When Mira Nair was asked by Sanjoy Roy at an online Jaipur Literature Festival event, how she brought her female gaze to this story written by a man, adapted into a screenplay by another man, her answer lay in a character that the series explored more diligently- Mrs Mahesh Kapoor (Geeta Agrawal Sharma), "A silent devoted gardener, not even given a first name, who is the silent spine of her family… She was never really a vocal character in the [initial] 8 drafts. I noticed that Vikram dedicated the Hindi translation of A Suitable Boy by Ram Gandhi to Mrs Mahesh Kapoor… I knew then how important she is to him as she is to me and basically wrote in this character, fleshed her out, and gave her several scenes."

5) Meenakshi's Pregnancy

Meenakshi (Shahana Goswami) is often seen in the series in sensational blouses, doing tango in silk pant petticoats, or cuckolding her husband in the carved arms of Randeep Hooda.
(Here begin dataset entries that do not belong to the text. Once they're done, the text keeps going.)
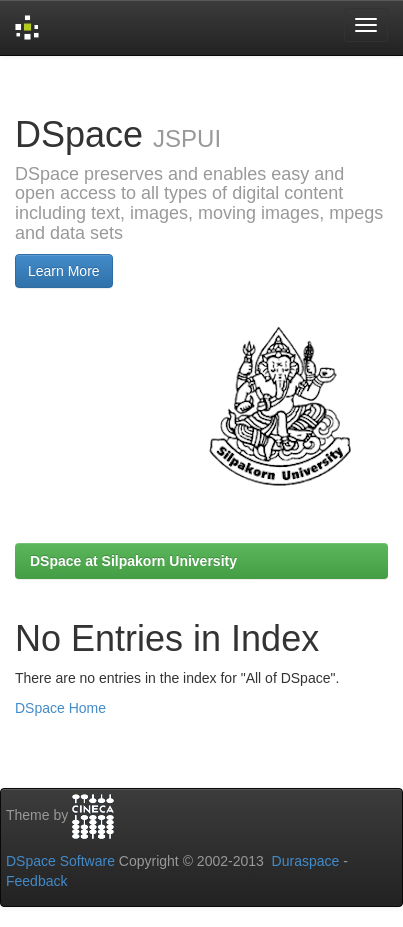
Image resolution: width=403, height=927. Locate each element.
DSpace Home (60, 708)
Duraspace (306, 861)
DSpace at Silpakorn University (133, 561)
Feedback (36, 881)
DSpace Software (60, 861)
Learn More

In the series, she and her sister Kakoli (Ananya Sen) are seen bumbling about in couplets, but in the book this loving caricature is given a conflict- she becomes pregnant, and this makes one tensely wonder if her infidelity will be unmasked.

6) When The Three Suitors Meet

There is a hilarious moment in the book where the three men- Kabir, Amit (Mikhail Sen), and Haresh (Namit Das) meet at a cricket match and have a conversation, but none of them realize they are all courting the same girl, Lata.

In the book it happens outside Lata's brother's house in Calcutta, and they all are made aware that they are one of three men in love with Lata. This axed the tension, but also made for a more cinematic thud as Lata's mother shuts the door on Kabir, inviting Haresh in, as Amit leaves.